El riesgo de desbalance por una aprobación parcial del proyecto es grande. Debe entenderse que la propuesta de la MEE para la Cámara pierde buena parte de su virtud si pretende aplicarse sin aumentar el número de congresistas. Y, al mismo tiempo, si no se reforma la Cámara o se hace sin este ajuste, toda la propuesta queda desequilibrada.

¿Y el Senado qué?

En este punto conviene subrayar que la propuesta para el Senado ha sido pensada como una manera de equilibrar la de la Cámara. Si bien el diseño previsto para esta última busca una mejor representación territorial, implica el riesgo de diluir los grandes temas nacionales y los partidos políticos, que siguen siendo indispensables para darle sentido a la representación. El problema es particularmente grave para los partidos pequeños, que probablemente no saldrían bien librados en la Cámara.

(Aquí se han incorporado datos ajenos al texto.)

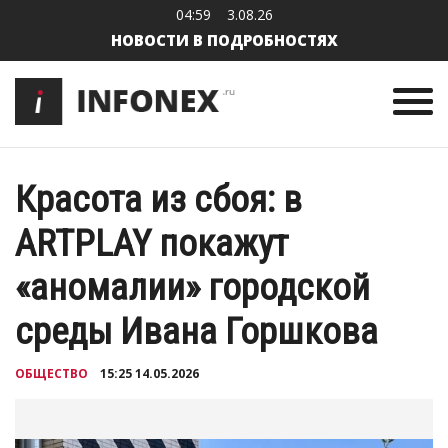
04:59
3.08.26
НОВОСТИ В ПОДРОБНОСТЯХ
Красота из сбоя: в
ARTPLAY покажут
«аномалии» городской
среды Ивана Горшкова
ОБЩЕСТВО
15:25 14.05.2026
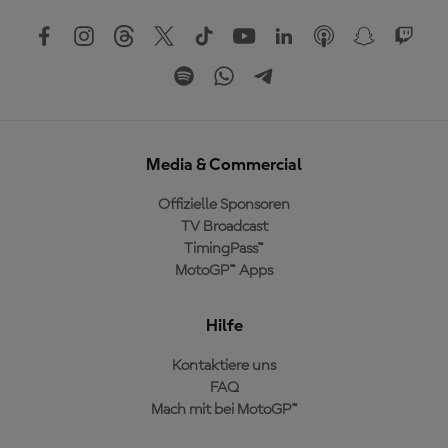
Media & Commercial
Offizielle Sponsoren
TV Broadcast
TimingPass™
MotoGP™ Apps
Hilfe
Kontaktiere uns
FAQ
Mach mit bei MotoGP™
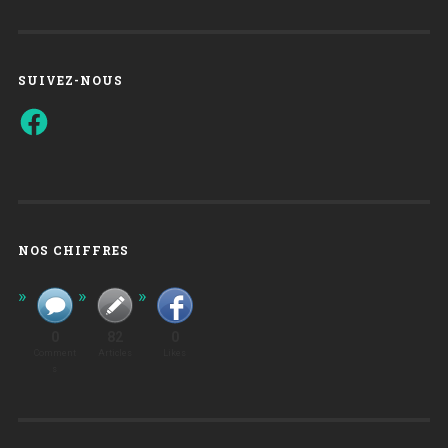
SUIVEZ-NOUS
Facebook
NOS CHIFFRES
0
82
0
Comment
Articles
Likes
S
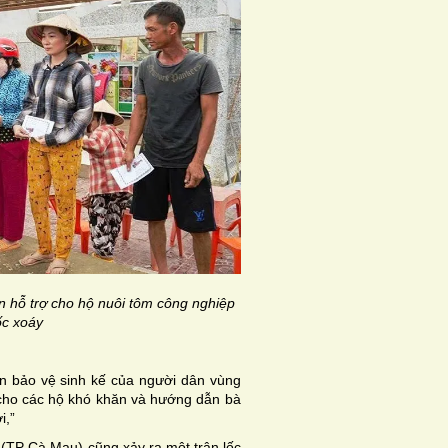
n hỗ trợ cho hộ nuôi tôm công nghiệp
lốc xoáy
n bảo vệ sinh kế của người dân vùng
 cho các hộ khó khăn và hướng dẫn bà
i,”
(TP Cà Mau) cũng xảy ra một trận lốc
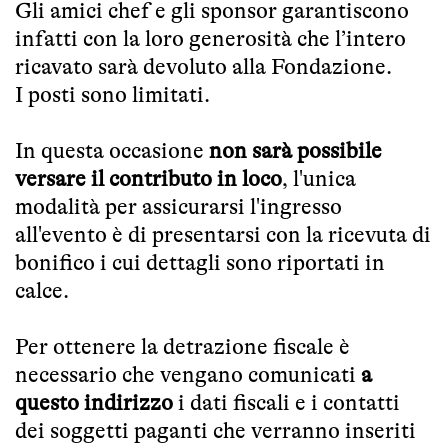
Gli amici chef e gli sponsor garantiscono
infatti con la loro generosità che l’intero
ricavato sarà devoluto alla Fondazione.
I posti sono limitati.
In questa occasione
non sarà possibile
versare il contributo in loco
, l'unica
modalità per assicurarsi l'ingresso
all'evento è di presentarsi con la ricevuta di
bonifico i cui dettagli sono riportati in
calce.
Per ottenere la detrazione fiscale è
necessario che vengano comunicati
a
questo indirizzo
i dati fiscali e i contatti
dei soggetti paganti che verranno inseriti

La reforma del Senado, que consiste en adoptar la lista cerrada en circunscripción nacional, trata de remediar este problema. Al suprimir el voto preferente, favorece un voto programático y la expresión de grandes orientaciones políticas nacionales, y ataca el caciquismo que se ha arraigado en la corporación. Pero si la reforma del Senado se adopta sin la de la Cámara, aumentaría el riesgo de desorientar a los electores acostumbrados a un voto más personalizado.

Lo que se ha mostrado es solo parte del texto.